*** Opening Provided records ***
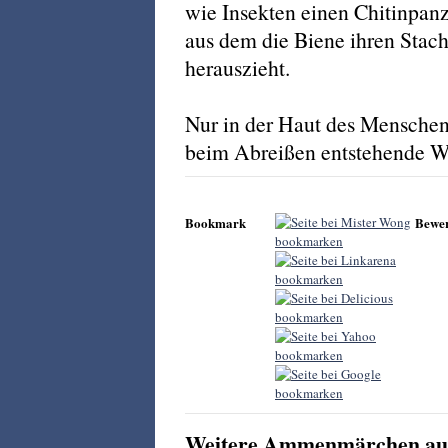
wie Insekten einen Chitinpanz
aus dem die Biene ihren Stach
herauszieht.
Nur in der Haut des Menschen 
beim Abreißen entstehende Wun
Bookmark
Bewe
Weitere Ammenmärchen aus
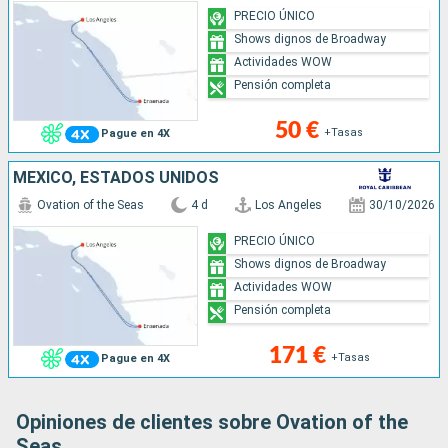
PRECIO ÚNICO
Shows dignos de Broadway
Actividades WOW
Pensión completa
50 €
+Tasas
Pague en 4X
MÉXICO, ESTADOS UNIDOS
Ovation of the Seas
4 d
Los Angeles
30/10/2026
PRECIO ÚNICO
Shows dignos de Broadway
Actividades WOW
Pensión completa
171 €
+Tasas
Pague en 4X
Opiniones de clientes sobre Ovation of the
Seas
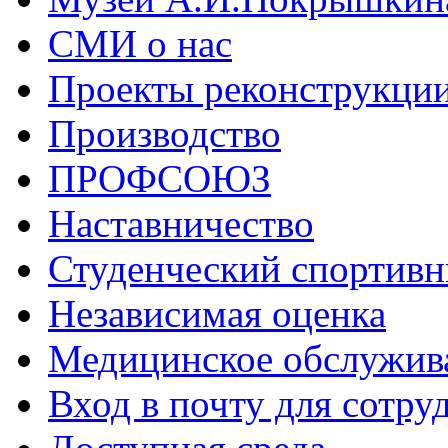
СМИ о нас
Проекты реконструкци
Производство
ПРОФСОЮЗ
Наставничество
Студенческий спортивн
Независимая оценка
Медицинское обслужив
Вход в почту для сотру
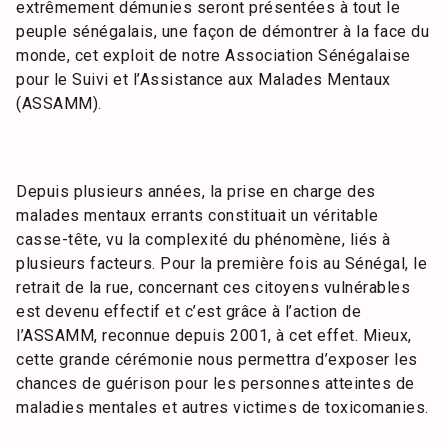
extrêmement démunies seront présentées à tout le
peuple sénégalais, une façon de démontrer à la face du
monde, cet exploit de notre Association Sénégalaise
pour le Suivi et l’Assistance aux Malades Mentaux
(ASSAMM).
Depuis plusieurs années, la prise en charge des
malades mentaux errants constituait un véritable
casse-tête, vu la complexité du phénomène, liés à
plusieurs facteurs. Pour la première fois au Sénégal, le
retrait de la rue, concernant ces citoyens vulnérables
est devenu effectif et c’est grâce à l’action de
l’ASSAMM, reconnue depuis 2001, à cet effet. Mieux,
cette grande cérémonie nous permettra d’exposer les
chances de guérison pour les personnes atteintes de
maladies mentales et autres victimes de toxicomanies.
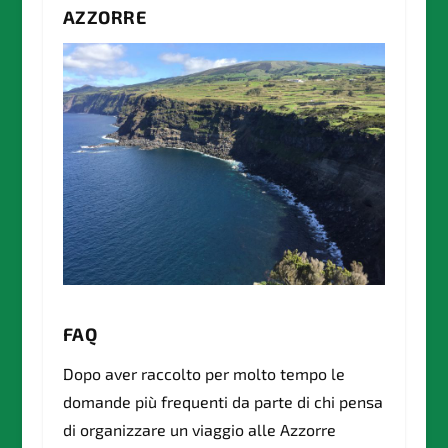
AZZORRE
FAQ
Dopo aver raccolto per molto tempo le
domande più frequenti da parte di chi pensa
di organizzare un viaggio alle Azzorre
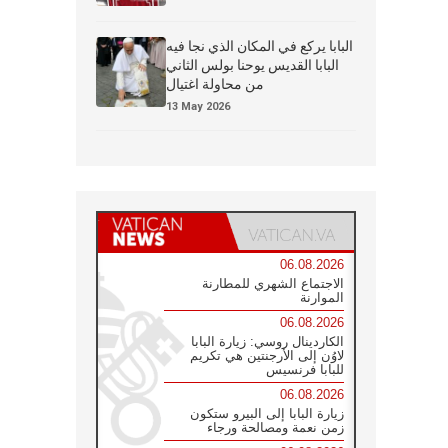
البابا يركع في المكان الذي نجا فيه
البابا القديس يوحنا بولس الثاني
من محاولة اغتيال
13 May 2026
06.08.2026
الاجتماع الشهري للمطارنة
الموارنة
06.08.2026
الكاردينال روسي: زيارة البابا
لاوُن إلى الأرجنتين هي تكريم
للبابا فرنسيس
06.08.2026
زيارة البابا إلى البيرو ستكون
زمن نعمة ومصالحة ورجاء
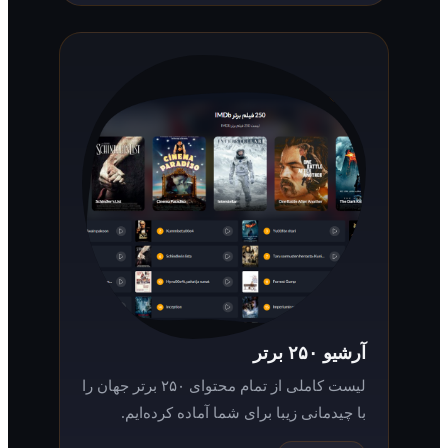
آرشیو ۲۵۰ برتر
لیست کاملی از تمام محتوای ۲۵۰ برتر جهان را
با چیدمانی زیبا برای شما آماده کرده‌ایم.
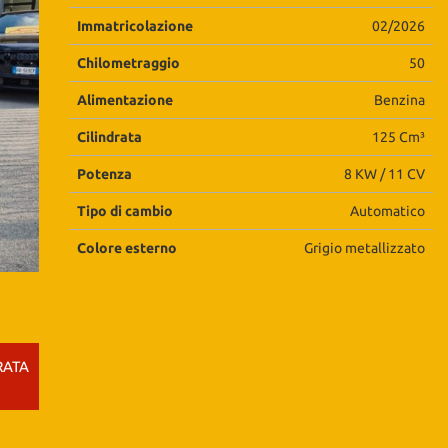
Immatricolazione
02/2026
Chilometraggio
50
Alimentazione
Benzina
Cilindrata
125 Cm³
Potenza
8 KW / 11 CV
Tipo di cambio
Automatico
Colore esterno
Grigio metallizzato
RATA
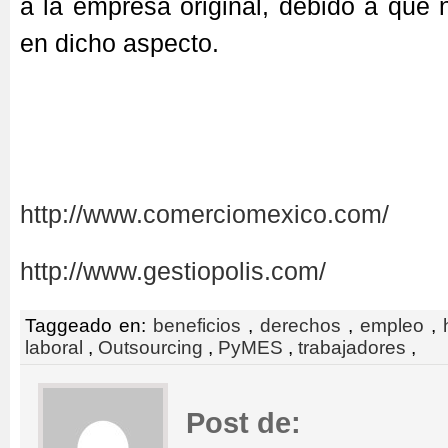
a la empresa original, debido a que 
en dicho aspecto.
http://www.comerciomexico.com/
http://www.gestiopolis.com/
Taggeado en:
beneficios
,
derechos
,
empleo
,
laboral
,
Outsourcing
,
PyMES
,
trabajadores
,
Post de:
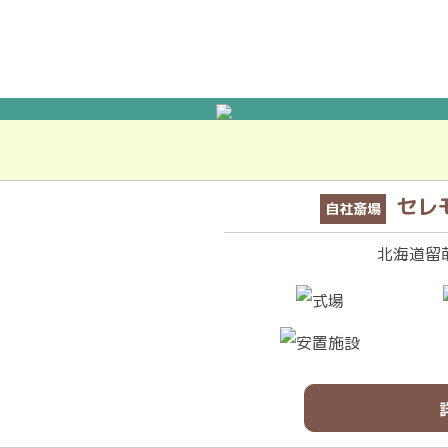
セレ
自社斎場
北海道留萌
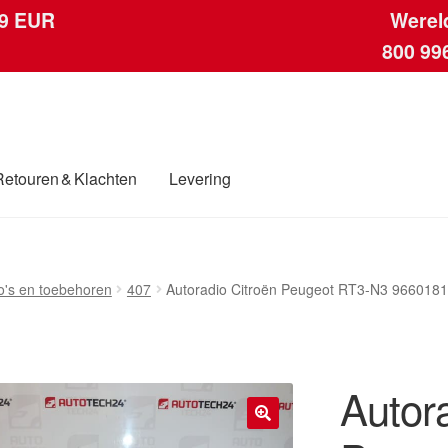
 9 EUR
Werel
800 99
Retouren & Klachten
Levering
ngen
Contact
Kassa
Klachten
Klachtenprocedure
Levering
Mijn acc
o's en toebehoren
407
Autoradio Citroën Peugeot RT3-N3 96601
ding
Winkelwagen
Autor
🔍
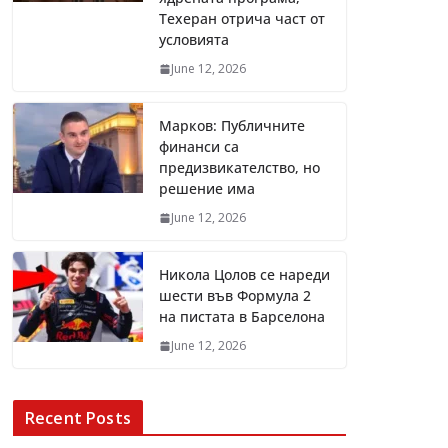
Техеран отрича част от
условията
June 12, 2026
Марков: Публичните
финанси са
предизвикателство, но
решение има
June 12, 2026
Никола Цолов се нареди
шести във Формула 2
на пистата в Барселона
June 12, 2026
Recent Posts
*** Closing Provided records ***
**Your assignment**
Your answer must be an exact copy of the records, with no pictures in it.

**Output of the exercise**
wie Insekten einen Chitinpanz
aus dem die Biene ihren Stach
herauszieht.
Nur in der Haut des Menschen 
beim Abreißen entstehende Wun
Bookmark
Bewe
Weitere Ammenmärchen aus
PRECIO ÚNICO
Shows dignos de Broadway
Actividades WOW
Pensión completa
50 €
+Tasas
Pague en 4X
MÉXICO, ESTADOS UNIDOS
Ovation of the Seas
4 d
Los Angeles
30/10/2026
PRECIO ÚNICO
Shows dignos de Broadway
Actividades WOW
Pensión completa
171 €
+Tasas
Pague en 4X
Opiniones de clientes sobre Ovation of the
Seas
СМИ о нас
Проекты реконструкци
Производство
ПРОФСОЮЗ
Наставничество
Студенческий спортивн
Независимая оценка
Медицинское обслужив
Вход в почту для сотру
extrêmement démunies seront présentées à tout le
peuple sénégalais, une façon de démontrer à la face du
monde, cet exploit de notre Association Sénégalaise
pour le Suivi et l’Assistance aux Malades Mentaux
(ASSAMM).
Depuis plusieurs années, la prise en charge des
malades mentaux errants constituait un véritable
casse-tête, vu la complexité du phénomène, liés à
plusieurs facteurs. Pour la première fois au Sénégal, le
retrait de la rue, concernant ces citoyens vulnérables
est devenu effectif et c’est grâce à l’action de
l’ASSAMM, reconnue depuis 2001, à cet effet. Mieux,
cette grande cérémonie nous permettra d’exposer les
chances de guérison pour les personnes atteintes de
maladies mentales et autres victimes de toxicomanies.
AZZORRE
FAQ
Dopo aver raccolto per molto tempo le
domande più frequenti da parte di chi pensa
di organizzare un viaggio alle Azzorre
البابا يركع في المكان الذي نجا فيه
البابا القديس يوحنا بولس الثاني
من محاولة اغتيال
13 May 2026
06.08.2026
الاجتماع الشهري للمطارنة
الموارنة
06.08.2026
الكاردينال روسي: زيارة البابا
لاوُن إلى الأرجنتين هي تكريم
للبابا فرنسيس
06.08.2026
زيارة البابا إلى البيرو ستكون
زمن نعمة ومصالحة ورجاء
آرشیو ۲۵۰ برتر
لیست کاملی از تمام محتوای ۲۵۰ برتر جهان را
با چیدمانی زیبا برای شما آماده کرده‌ایم.
Immatricolazione
02/2026
Chilometraggio
50
Alimentazione
Benzina
Cilindrata
125 Cm³
Potenza
8 KW / 11 CV
Tipo di cambio
Automatico
Colore esterno
Grigio metallizzato
RATA
a la empresa original, debido a que 
en dicho aspecto.
http://www.comerciomexico.com/
http://www.gestiopolis.com/
Taggeado en:
beneficios
,
derechos
,
empleo
,
laboral
,
Outsourcing
,
PyMES
,
trabajadores
,
Post de:
セレ
自社斎場
北海道留萌
 9 EUR
Werel
800 99
Retouren & Klachten
Levering
ngen
Contact
Kassa
Klachten
Klachtenprocedure
Levering
Mijn acc
o's en toebehoren
407
Autoradio Citroën Peugeot RT3-N3 96601
ding
Winkelwagen
Autor
🔍
Техеран отрича част от
условията
June 12, 2026
Марков: Публичните
финанси са
предизвикателство, но
решение има
June 12, 2026
Никола Цолов се нареди
шести във Формула 2
на пистата в Барселона
June 12, 2026
Recent Posts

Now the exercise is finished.